§ Required action: When you reach the line with "Image resolution: width=1117, height=1227." in the listing below, transcribe it and each line after it up to and including the line with "ko (850, 170)", exactly and with nothing else.

§ Stored data:
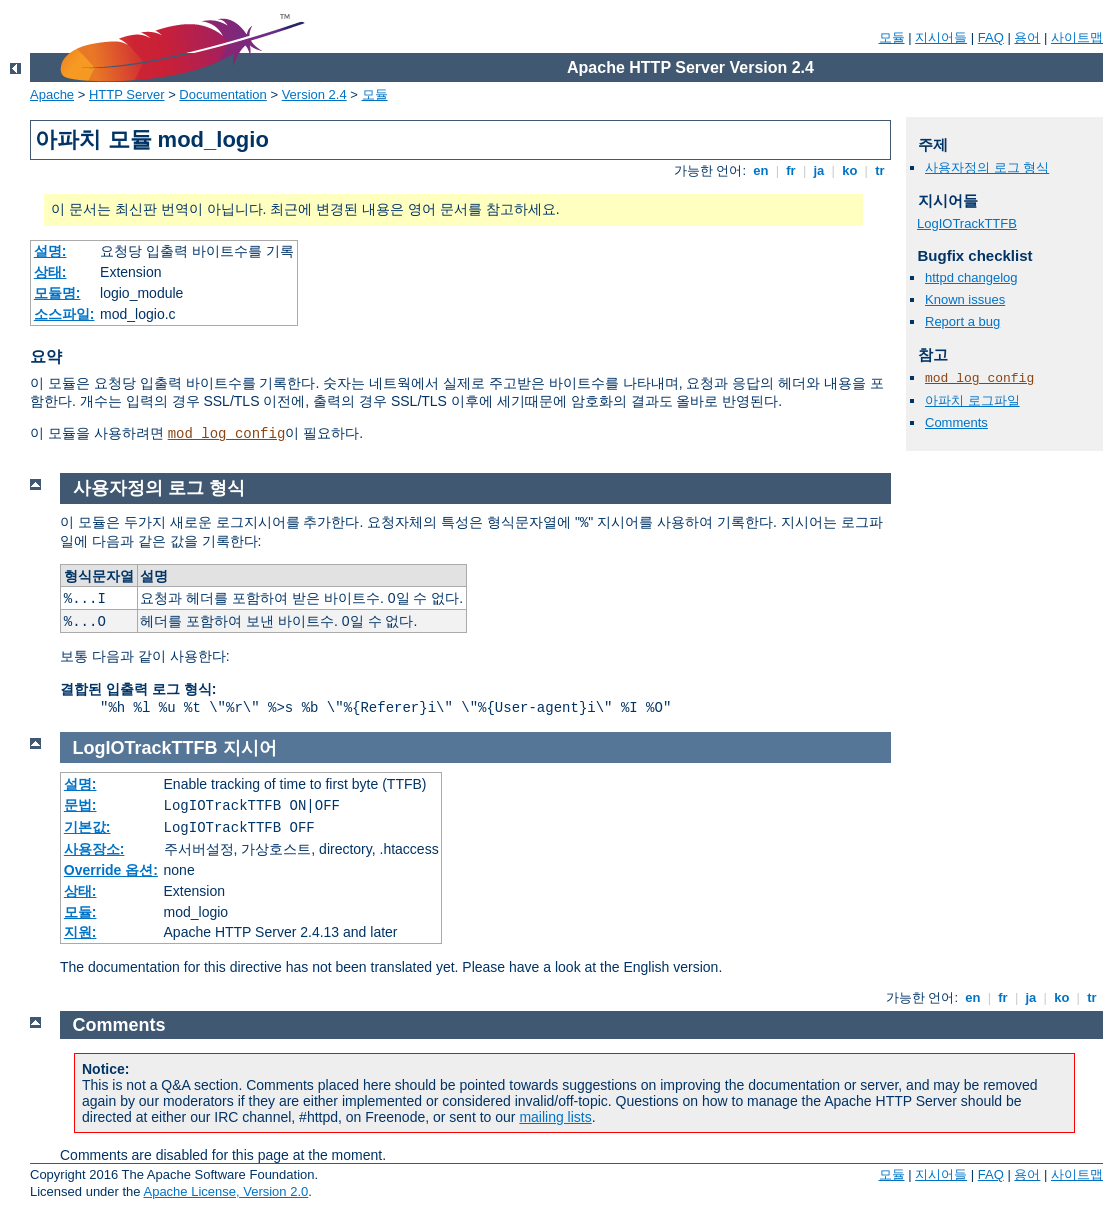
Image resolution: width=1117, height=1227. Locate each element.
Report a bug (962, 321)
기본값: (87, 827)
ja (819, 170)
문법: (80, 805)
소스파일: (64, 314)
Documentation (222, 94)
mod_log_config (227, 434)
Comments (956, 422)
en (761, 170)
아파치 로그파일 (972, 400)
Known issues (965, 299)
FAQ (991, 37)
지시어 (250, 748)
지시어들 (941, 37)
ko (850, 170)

* * *

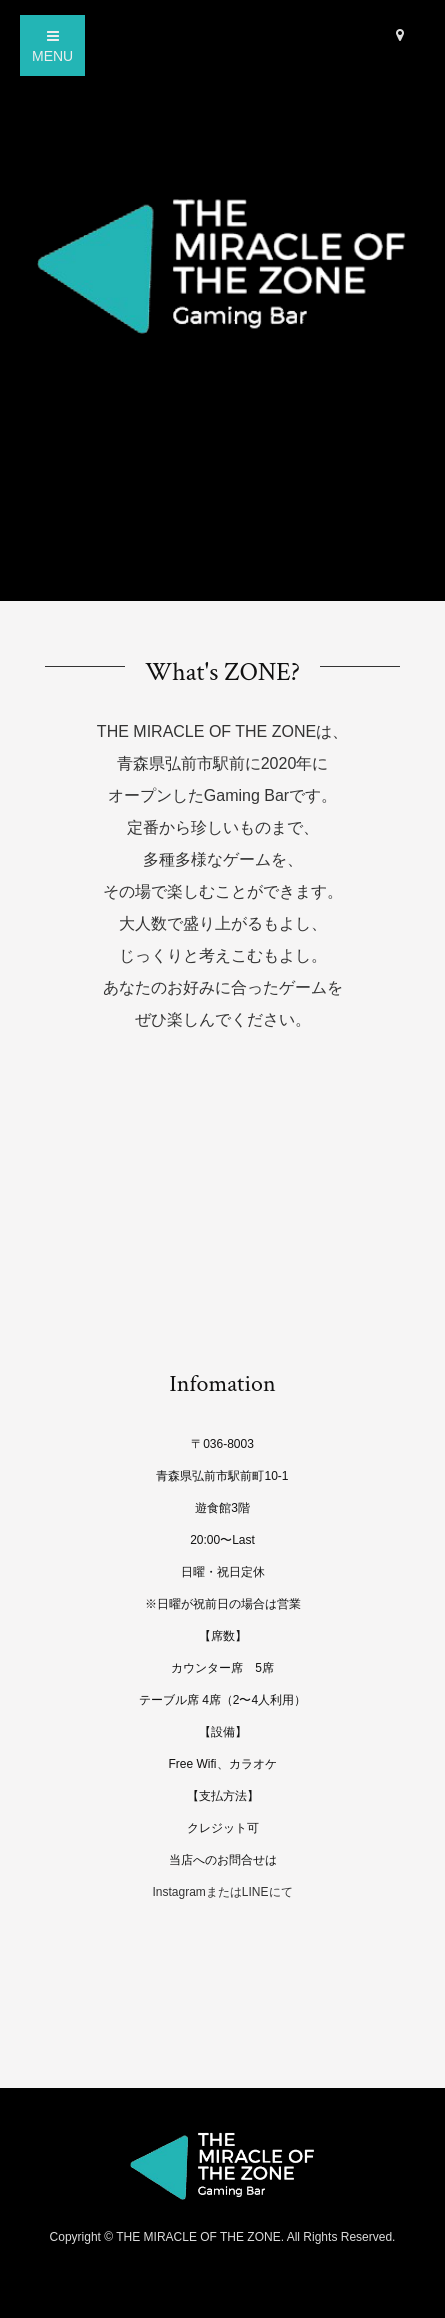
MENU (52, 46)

§ Solution to the exercise:
Image resolution: width=1117, height=1227. Locate each element.
Report a bug (962, 321)
기본값: (87, 827)
ja (819, 170)
문법: (80, 805)
소스파일: (64, 314)
Documentation (222, 94)
mod_log_config (227, 434)
Comments (956, 422)
en (761, 170)
아파치 로그파일 (972, 400)
Known issues (965, 299)
FAQ (991, 37)
지시어 (250, 748)
지시어들 (941, 37)
ko (850, 170)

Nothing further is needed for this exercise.